Роде повернулся к Соболевскому и изумленно на него воззрился.
— Тебя точно подменили. Даже спорить не стал. Уж не приболел ли ты, шляхтич?
— Война идет на нас, — сказал Ежка.
— Так если ты не заметил, она уже не первый год идет.
— Настоящая война, тяжелая и кровавая. Орден уже помирает, на его место другие страны ратиться придут.
— Ну и что? Нет в здешних краях державы, способной выставить флот, который нас назад в Нарву загонит.
— Все-то тебе легким представляется… — Соболевский принялся теребить щегольскую каменную пуговицу у ворота камзола. — А я как задумаюсь, выть хочу.
— Выкладывай, что на сердце. Не пойму я твоей тоски. Впрямь, что ли, грога выпить? Подергать Морскую Девку за усы?
Соболевский ушел и вскоре вернулся с двумя изящными венецианскими бокалами, трофеями давнего абордажа.

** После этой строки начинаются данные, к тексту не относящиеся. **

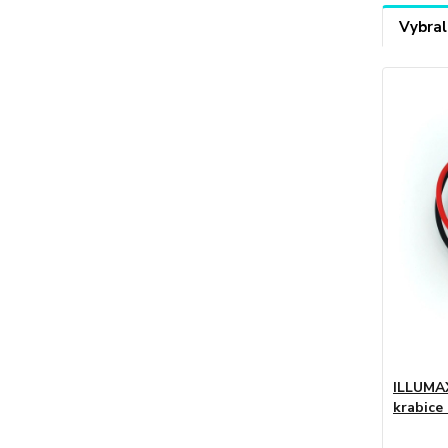
Vybral
ILLUMAX
krabice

— Польша на Русь саблю точит.
Карстен Роде некоторое время переваривал известие, потом пожал плечами и сделал огромный, истинно корсарский глоток.
— Что-то раньше тебе ничего не мешало с витальерами из ляхской земли воевать.
— Ладно дело — лихой люд, морские разбойники да прибрежные станичники. Совсем иное дело — на родину руку поднять. На короля, старинные рода шляхетские, простых людей из ополчения.
Роде прошелся до прикорнувшего вахтенного, сделал ему внушение, вернулся назад.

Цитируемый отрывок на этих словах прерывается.